Devotion (1931) is an American pre-Code romantic drama film starring Ann Harding and Leslie Howard based on the 1930 Pamela Wynne novel A Little Flat in the Temple. Its plot involves a woman who disguises herself and gains employment in the home of the man she loves.

Plot
Shirley Mortimer is the second daughter of a wealthy London family, who view her as plain and treat her as little more than a servant. When her father's friend David Trent visits, she becomes smitten. Upon hearing that he and his son are in need of a new domestic, she disguises herself as an elderly matron, Mrs. Halifax, and begins to work for him. He is a defense attorney, currently defending a man, painter Norman Harrington, on the charge of murdering his wife.
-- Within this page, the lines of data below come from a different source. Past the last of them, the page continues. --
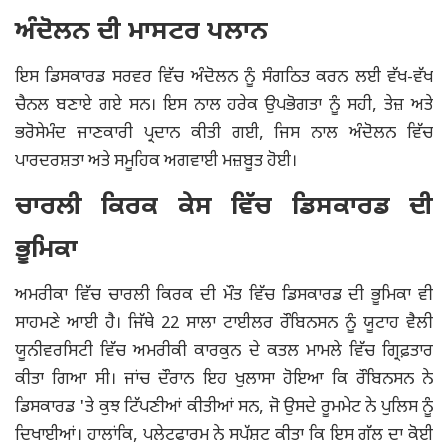
ਅੰਦੋਲਨ ਦੀ ਮਾਸਟਰ ਪਲਾਨ
ਇਸ ਡਿਸਕਾਰਡ ਸਰਵਰ ਵਿੱਚ ਅੰਦੋਲਨ ਨੂੰ ਸੰਗਠਿਤ ਕਰਨ ਲਈ ਵੱਖ-ਵੱਖ
ਚੈਨਲ ਬਣਾਏ ਗਏ ਸਨ। ਇਸ ਨਾਲ ਹਰੇਕ ਉਪਭੋਗਤਾ ਨੂੰ ਸਹੀ, ਤੇਜ਼ ਅਤੇ
ਭਰੋਸੇਮੰਦ ਜਾਣਕਾਰੀ ਪ੍ਰਦਾਨ ਕੀਤੀ ਗਈ, ਜਿਸ ਨਾਲ ਅੰਦੋਲਨ ਵਿੱਚ
ਪਾਰਦਰਸ਼ਤਾ ਅਤੇ ਸਮੂਹਿਕ ਅਗਵਾਈ ਮਜ਼ਬੂਤ ​​ਹੋਈ।
ਚਾਰਲੀ ਕਿਰਕ ਕੇਸ ਵਿੱਚ ਡਿਸਕਾਰਡ ਦੀ
ਭੂਮਿਕਾ
ਅਮਰੀਕਾ ਵਿੱਚ ਚਾਰਲੀ ਕਿਰਕ ਦੀ ਮੌਤ ਵਿੱਚ ਡਿਸਕਾਰਡ ਦੀ ਭੂਮਿਕਾ ਵੀ
ਸਾਹਮਣੇ ਆਈ ਹੈ। ਜਿੱਥੇ 22 ਸਾਲਾ ਟਾਈਲਰ ਰੌਬਿਨਸਨ ਨੂੰ ਯੂਟਾਹ ਵੈਲੀ
ਯੂਨੀਵਰਸਿਟੀ ਵਿੱਚ ਅਮਰੀਕੀ ਕਾਰਕੁਨ ਦੇ ਕਤਲ ਮਾਮਲੇ ਵਿੱਚ ਗ੍ਰਿਫ਼ਤਾਰ
ਕੀਤਾ ਗਿਆ ਸੀ। ਜਾਂਚ ਦੌਰਾਨ ਇਹ ਖੁਲਾਸਾ ਹੋਇਆ ਕਿ ਰੌਬਿਨਸਨ ਨੇ
ਡਿਸਕਾਰਡ 'ਤੇ ਕੁਝ ਟਿੱਪਣੀਆਂ ਕੀਤੀਆਂ ਸਨ, ਜੋ ਉਸਦੇ ਰੂਮਮੇਟ ਨੇ ਪੁਲਿਸ ਨੂੰ
ਦਿਖਾਈਆਂ। ਹਾਲਾਂਕਿ, ਪਲੇਟਫਾਰਮ ਨੇ ਸਪੱਸ਼ਟ ਕੀਤਾ ਕਿ ਇਸ ਗੱਲ ਦਾ ਕੋਈ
As Mrs. Halifax, Shirley wins the friendship of David's son and dotes on David, making sure he takes care of himself. David, for his part, begins to suspect that "Mrs. Halifax" is not who she claims. Harrington is acquitted, and upon meeting Mrs. Halifax asks to paint her portrait; while doing so, he realizes she is actually a young woman, but agrees to keep her secret.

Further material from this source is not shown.